Лида повела точеным плечом.
– Не то чтобы очень, но все-таки… Дело же не в том, что они говорят, будто я твоя любовница, – это как раз чистая правда, милый. Дело в том, что именно этому пикантному обстоятельству приписывают то, что ты даешь мне лучшие роли, поставил в расчете на меня «Зонтик» и теперь как раз эту вещь везешь в Венецию… И берешь с собой при этом не всю труппу, как обычно, а только пять человек. Хотя все знают, что с тобой «едет» новый сценарий, для которого ты собираешься отыскать там спонсоров, и значит, тебе потребуются показы актерских сил и возможностей театра…

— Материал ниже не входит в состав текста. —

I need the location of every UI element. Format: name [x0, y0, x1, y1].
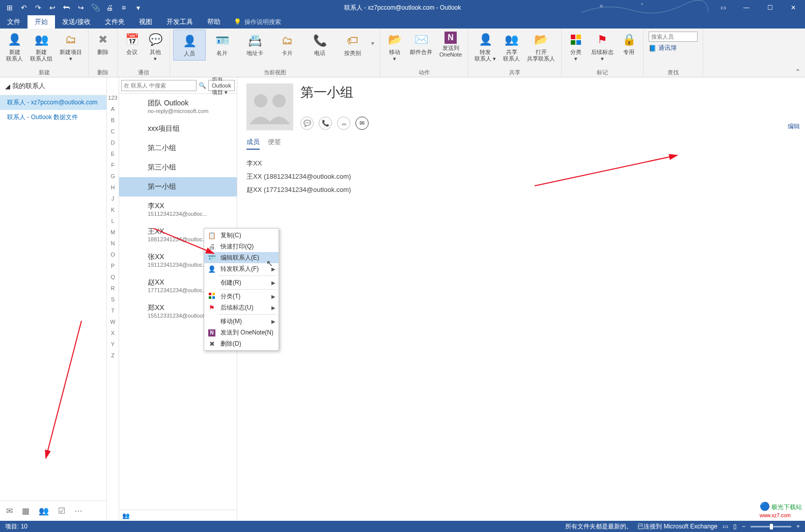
menu-item[interactable]: 移动(M)▶	[204, 316, 279, 327]
collapse-ribbon-icon[interactable]: ⌃	[795, 68, 801, 76]
new-item-button[interactable]: 🗂新建项目 ▾	[57, 30, 85, 64]
chat-icon[interactable]: 💬	[300, 117, 314, 130]
qat-rules-icon[interactable]: ≡	[117, 1, 130, 14]
tab-home[interactable]: 开始	[27, 15, 55, 29]
qat-forward-icon[interactable]: ↪	[74, 1, 88, 14]
tab-notes[interactable]: 便签	[268, 137, 281, 150]
search-icon[interactable]: 🔍	[199, 82, 206, 89]
edit-link[interactable]: 编辑	[788, 122, 800, 131]
qat-attach-icon[interactable]: 📎	[89, 1, 102, 14]
alpha-M[interactable]: M	[107, 229, 119, 240]
video-icon[interactable]: ☁	[337, 117, 350, 130]
tab-sendreceive[interactable]: 发送/接收	[55, 15, 98, 29]
ribbon-options-icon[interactable]: ▭	[711, 0, 735, 15]
email-icon[interactable]: ✉	[355, 117, 369, 130]
other-button[interactable]: 💬其他 ▾	[144, 30, 166, 64]
view-address-button[interactable]: 📇地址卡	[238, 30, 271, 60]
tab-folder[interactable]: 文件夹	[98, 15, 132, 29]
alpha-G[interactable]: G	[107, 173, 119, 184]
contact-list-item[interactable]: xxx项目组	[119, 119, 237, 138]
contact-list-item[interactable]: 第三小组	[119, 158, 237, 177]
alpha-A[interactable]: A	[107, 106, 119, 117]
menu-item[interactable]: ⚑后续标志(U)▶	[204, 302, 279, 313]
alpha-R[interactable]: R	[107, 285, 119, 296]
alpha-B[interactable]: B	[107, 117, 119, 128]
menu-item[interactable]: 🖨快速打印(Q)	[204, 241, 279, 252]
alpha-Q[interactable]: Q	[107, 274, 119, 285]
menu-item[interactable]: N发送到 OneNote(N)	[204, 327, 279, 338]
menu-item[interactable]: 分类(T)▶	[204, 291, 279, 302]
call-icon[interactable]: 📞	[319, 117, 332, 130]
contact-search-input[interactable]	[121, 80, 197, 91]
followup-button[interactable]: ⚑后续标志 ▾	[588, 30, 617, 64]
tab-help[interactable]: 帮助	[200, 15, 228, 29]
alpha-E[interactable]: E	[107, 151, 119, 162]
open-shared-button[interactable]: 📂打开 共享联系人	[524, 30, 558, 64]
qat-redo-icon[interactable]: ↷	[32, 1, 45, 14]
alpha-123[interactable]: 123	[107, 95, 119, 106]
view-reading-icon[interactable]: ▯	[733, 523, 737, 530]
delete-button[interactable]: ✖删除	[92, 30, 114, 58]
move-button[interactable]: 📂移动 ▾	[383, 30, 406, 64]
view-card-button[interactable]: 🪪名片	[206, 30, 238, 60]
onenote-button[interactable]: N发送到 OneNote	[436, 30, 465, 60]
tab-devtools[interactable]: 开发工具	[159, 15, 200, 29]
view-category-button[interactable]: 🏷按类别	[336, 30, 369, 60]
new-contact-group-button[interactable]: 👥新建 联系人组	[27, 30, 55, 64]
search-scope-button[interactable]: 所有 Outlook 项目 ▾	[208, 80, 235, 91]
menu-item[interactable]: ✖删除(D)	[204, 338, 279, 349]
alpha-H[interactable]: H	[107, 184, 119, 195]
view-normal-icon[interactable]: ▭	[723, 523, 728, 530]
more-nav-icon[interactable]: ⋯	[74, 506, 82, 516]
alpha-N[interactable]: N	[107, 240, 119, 251]
forward-contact-button[interactable]: 👤转发 联系人 ▾	[471, 30, 499, 64]
minimize-button[interactable]: —	[735, 0, 758, 15]
view-people-button[interactable]: 👤人员	[173, 30, 206, 61]
qat-print-icon[interactable]: 🖨	[103, 1, 116, 14]
alpha-F[interactable]: F	[107, 162, 119, 173]
alpha-L[interactable]: L	[107, 218, 119, 229]
view-cards-button[interactable]: 🗂卡片	[271, 30, 303, 60]
alpha-W[interactable]: W	[107, 319, 119, 330]
mail-nav-icon[interactable]: ✉	[6, 506, 13, 516]
tab-members[interactable]: 成员	[246, 137, 260, 150]
qat-reply-all-icon[interactable]: ⮪	[60, 1, 73, 14]
alpha-T[interactable]: T	[107, 307, 119, 319]
qat-undo-icon[interactable]: ↶	[17, 1, 31, 14]
nav-item-datafile-contacts[interactable]: 联系人 - Outlook 数据文件	[0, 110, 106, 125]
maximize-button[interactable]: ☐	[758, 0, 782, 15]
calendar-nav-icon[interactable]: ▦	[22, 506, 30, 516]
tasks-nav-icon[interactable]: ☑	[58, 506, 65, 516]
address-book-button[interactable]: 📘通讯簿	[649, 44, 698, 52]
alpha-K[interactable]: K	[107, 207, 119, 218]
qat-more-icon[interactable]: ▾	[131, 1, 145, 14]
zoom-slider[interactable]	[751, 526, 791, 527]
alpha-S[interactable]: S	[107, 296, 119, 307]
menu-item[interactable]: 创建(R)▶	[204, 277, 279, 288]
qat-window-icon[interactable]: ⊞	[3, 1, 16, 14]
alpha-C[interactable]: C	[107, 128, 119, 139]
nav-section-header[interactable]: ◢我的联系人	[0, 77, 106, 95]
alpha-O[interactable]: O	[107, 251, 119, 263]
menu-item[interactable]: 📋复制(C)	[204, 230, 279, 241]
search-people-input[interactable]	[649, 32, 698, 42]
view-phone-button[interactable]: 📞电话	[303, 30, 336, 60]
alpha-Y[interactable]: Y	[107, 341, 119, 352]
mail-merge-button[interactable]: ✉️邮件合并	[407, 30, 435, 58]
share-contacts-button[interactable]: 👥共享 联系人	[500, 30, 523, 64]
people-nav-icon[interactable]: 👥	[39, 506, 49, 516]
zoom-out-icon[interactable]: −	[742, 523, 745, 530]
private-button[interactable]: 🔒专用	[618, 30, 640, 58]
nav-item-account-contacts[interactable]: 联系人 - xz7pccom@outlook.com	[0, 95, 106, 110]
qat-reply-icon[interactable]: ↩	[46, 1, 59, 14]
zoom-in-icon[interactable]: +	[796, 523, 800, 530]
contact-list-item[interactable]: 团队 Outlookno-reply@microsoft.com	[119, 94, 237, 119]
categorize-button[interactable]: 分类 ▾	[565, 30, 587, 64]
contact-list-item[interactable]: 李XX15112341234@outloc...	[119, 197, 237, 222]
alpha-J[interactable]: J	[107, 195, 119, 207]
alpha-Z[interactable]: Z	[107, 352, 119, 363]
tab-file[interactable]: 文件	[0, 15, 27, 29]
alpha-P[interactable]: P	[107, 263, 119, 274]
alpha-D[interactable]: D	[107, 139, 119, 151]
alpha-X[interactable]: X	[107, 330, 119, 341]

– Ну, почему едет только пять человек, так это надо спросить у нашего нынешнего спонсора, – хмуро проговорил Соколовский. – Он оказался не настолько богатым, как хвастался в начале нашего сотрудничества. И, между прочим, надо сказать ему спасибо и за это. А что касается того, что я отдаю тебе лучшие роли…
На этот раз пауза повисла надолго. Алексей твердо знал, что Лида Плетнева – хорошая актриса. Но еще он знал, что актрис ее уровня в его труппе было немало. Да – нервная, трепетная, темпераментная, с превосходной фактурой и прирожденным, невыдуманным артистизмом, живущая чувствами, а не разумом и выплескивающая свои чувства на сцене не чинясь, не мелочась и не жадничая… Все это было так. И все-таки за те два года, что она провела в его театре, он вполне бы мог разумнее распределять свои режиссерские предпочтения. Правы, правы были злые языки театра; до Алексея внезапно дошло, что еще до того, как Лида стала его любовницей – а это случилось не так давно, – он уже неосознанно выбирал к постановке пьесы, рассчитанные именно на ее амплуа, на особенности ее дарования, с центральными ролями, как нельзя лучше подходившими этой очаровавшей его женщине.

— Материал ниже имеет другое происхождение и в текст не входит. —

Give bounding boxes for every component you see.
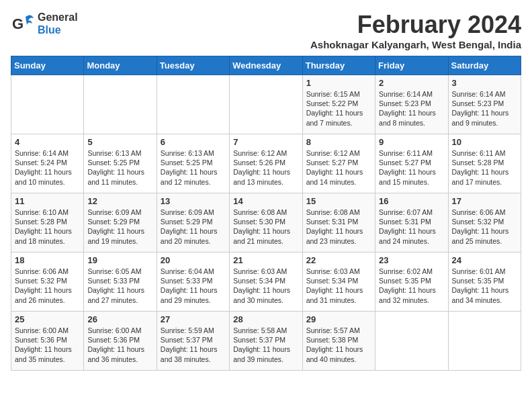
calendar-cell: 3Sunrise: 6:14 AM Sunset: 5:23 PM Daylig… [448,75,521,134]
calendar-cell: 22Sunrise: 6:03 AM Sunset: 5:34 PM Dayli… [302,253,375,312]
calendar-cell [11,75,84,134]
calendar-cell [157,75,229,134]
day-number: 3 [452,78,517,88]
calendar-cell [448,312,521,371]
day-number: 7 [233,137,298,147]
weekday-header-saturday: Saturday [448,56,521,75]
calendar-week-row: 1Sunrise: 6:15 AM Sunset: 5:22 PM Daylig… [11,75,521,134]
calendar-cell: 10Sunrise: 6:11 AM Sunset: 5:28 PM Dayli… [448,134,521,193]
day-info: Sunrise: 5:57 AM Sunset: 5:38 PM Dayligh… [306,326,371,364]
day-info: Sunrise: 6:14 AM Sunset: 5:24 PM Dayligh… [15,148,80,187]
calendar-week-row: 25Sunrise: 6:00 AM Sunset: 5:36 PM Dayli… [11,312,521,371]
weekday-header-monday: Monday [84,56,157,75]
calendar-cell: 29Sunrise: 5:57 AM Sunset: 5:38 PM Dayli… [302,312,375,371]
calendar-cell: 4Sunrise: 6:14 AM Sunset: 5:24 PM Daylig… [11,134,84,193]
calendar-cell: 14Sunrise: 6:08 AM Sunset: 5:30 PM Dayli… [230,193,302,253]
day-number: 14 [233,196,298,206]
day-number: 11 [15,196,80,206]
day-number: 28 [233,314,298,324]
day-number: 17 [452,196,517,206]
header: G General Blue February 2024 Ashoknagar … [11,11,521,50]
day-info: Sunrise: 6:11 AM Sunset: 5:28 PM Dayligh… [452,148,517,187]
day-info: Sunrise: 6:10 AM Sunset: 5:28 PM Dayligh… [15,208,80,246]
day-number: 25 [15,314,80,324]
day-number: 15 [306,196,371,206]
day-number: 8 [306,137,371,147]
calendar-table: SundayMondayTuesdayWednesdayThursdayFrid… [11,56,521,371]
month-year: February 2024 [310,11,521,39]
day-number: 12 [87,196,152,206]
calendar-cell: 21Sunrise: 6:03 AM Sunset: 5:34 PM Dayli… [230,253,302,312]
day-info: Sunrise: 6:14 AM Sunset: 5:23 PM Dayligh… [379,89,444,128]
day-info: Sunrise: 6:13 AM Sunset: 5:25 PM Dayligh… [87,148,152,187]
calendar-cell: 15Sunrise: 6:08 AM Sunset: 5:31 PM Dayli… [302,193,375,253]
location: Ashoknagar Kalyangarh, West Bengal, Indi… [310,39,521,50]
calendar-cell: 12Sunrise: 6:09 AM Sunset: 5:29 PM Dayli… [84,193,157,253]
svg-text:G: G [12,15,24,32]
weekday-header-wednesday: Wednesday [230,56,302,75]
day-info: Sunrise: 6:12 AM Sunset: 5:27 PM Dayligh… [306,148,371,187]
calendar-cell: 19Sunrise: 6:05 AM Sunset: 5:33 PM Dayli… [84,253,157,312]
logo-text: General Blue [38,11,78,36]
day-info: Sunrise: 6:04 AM Sunset: 5:33 PM Dayligh… [161,267,226,305]
calendar-cell: 23Sunrise: 6:02 AM Sunset: 5:35 PM Dayli… [375,253,448,312]
calendar-cell: 20Sunrise: 6:04 AM Sunset: 5:33 PM Dayli… [157,253,229,312]
day-number: 23 [379,255,444,265]
day-number: 10 [452,137,517,147]
calendar-cell: 5Sunrise: 6:13 AM Sunset: 5:25 PM Daylig… [84,134,157,193]
calendar-cell: 18Sunrise: 6:06 AM Sunset: 5:32 PM Dayli… [11,253,84,312]
day-number: 21 [233,255,298,265]
calendar-cell: 28Sunrise: 5:58 AM Sunset: 5:37 PM Dayli… [230,312,302,371]
day-info: Sunrise: 6:13 AM Sunset: 5:25 PM Dayligh… [161,148,226,187]
day-number: 2 [379,78,444,88]
calendar-cell: 8Sunrise: 6:12 AM Sunset: 5:27 PM Daylig… [302,134,375,193]
calendar-week-row: 11Sunrise: 6:10 AM Sunset: 5:28 PM Dayli… [11,193,521,253]
calendar-week-row: 4Sunrise: 6:14 AM Sunset: 5:24 PM Daylig… [11,134,521,193]
day-number: 9 [379,137,444,147]
day-info: Sunrise: 6:02 AM Sunset: 5:35 PM Dayligh… [379,267,444,305]
calendar-cell [230,75,302,134]
calendar-cell: 16Sunrise: 6:07 AM Sunset: 5:31 PM Dayli… [375,193,448,253]
calendar-cell: 17Sunrise: 6:06 AM Sunset: 5:32 PM Dayli… [448,193,521,253]
page-container: G General Blue February 2024 Ashoknagar … [11,11,521,371]
calendar-cell: 9Sunrise: 6:11 AM Sunset: 5:27 PM Daylig… [375,134,448,193]
day-number: 19 [87,255,152,265]
weekday-header-thursday: Thursday [302,56,375,75]
calendar-cell [84,75,157,134]
day-info: Sunrise: 6:08 AM Sunset: 5:30 PM Dayligh… [233,208,298,246]
calendar-cell: 27Sunrise: 5:59 AM Sunset: 5:37 PM Dayli… [157,312,229,371]
logo-icon: G [11,11,35,36]
day-info: Sunrise: 6:14 AM Sunset: 5:23 PM Dayligh… [452,89,517,128]
day-number: 29 [306,314,371,324]
weekday-header-sunday: Sunday [11,56,84,75]
calendar-week-row: 18Sunrise: 6:06 AM Sunset: 5:32 PM Dayli… [11,253,521,312]
logo: G General Blue [11,11,78,36]
weekday-header-row: SundayMondayTuesdayWednesdayThursdayFrid… [11,56,521,75]
day-info: Sunrise: 6:06 AM Sunset: 5:32 PM Dayligh… [452,208,517,246]
calendar-cell [375,312,448,371]
day-info: Sunrise: 6:09 AM Sunset: 5:29 PM Dayligh… [87,208,152,246]
weekday-header-friday: Friday [375,56,448,75]
day-number: 1 [306,78,371,88]
day-info: Sunrise: 6:01 AM Sunset: 5:35 PM Dayligh… [452,267,517,305]
day-info: Sunrise: 6:07 AM Sunset: 5:31 PM Dayligh… [379,208,444,246]
weekday-header-tuesday: Tuesday [157,56,229,75]
calendar-cell: 24Sunrise: 6:01 AM Sunset: 5:35 PM Dayli… [448,253,521,312]
day-info: Sunrise: 6:03 AM Sunset: 5:34 PM Dayligh… [233,267,298,305]
day-info: Sunrise: 6:11 AM Sunset: 5:27 PM Dayligh… [379,148,444,187]
day-info: Sunrise: 6:03 AM Sunset: 5:34 PM Dayligh… [306,267,371,305]
day-info: Sunrise: 6:15 AM Sunset: 5:22 PM Dayligh… [306,89,371,128]
day-info: Sunrise: 5:59 AM Sunset: 5:37 PM Dayligh… [161,326,226,364]
calendar-cell: 25Sunrise: 6:00 AM Sunset: 5:36 PM Dayli… [11,312,84,371]
day-info: Sunrise: 6:00 AM Sunset: 5:36 PM Dayligh… [87,326,152,364]
calendar-cell: 11Sunrise: 6:10 AM Sunset: 5:28 PM Dayli… [11,193,84,253]
day-info: Sunrise: 6:06 AM Sunset: 5:32 PM Dayligh… [15,267,80,305]
day-number: 13 [161,196,226,206]
calendar-cell: 13Sunrise: 6:09 AM Sunset: 5:29 PM Dayli… [157,193,229,253]
day-number: 26 [87,314,152,324]
day-info: Sunrise: 6:08 AM Sunset: 5:31 PM Dayligh… [306,208,371,246]
calendar-cell: 7Sunrise: 6:12 AM Sunset: 5:26 PM Daylig… [230,134,302,193]
calendar-cell: 1Sunrise: 6:15 AM Sunset: 5:22 PM Daylig… [302,75,375,134]
day-number: 20 [161,255,226,265]
day-number: 18 [15,255,80,265]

– Да? – мягко вернул его к действительности Лидин голос. – Так что насчет того, что ты отдаешь мне лучшие роли, потому что я сплю с тобой?.. Может быть, в действительности я просто бездарна? Глупа? Ни на что не гожусь? Вернее, гожусь, но только на одну роль – роль режиссерской подстилки?.. Разубеди меня, Соколовский. Прошу тебя.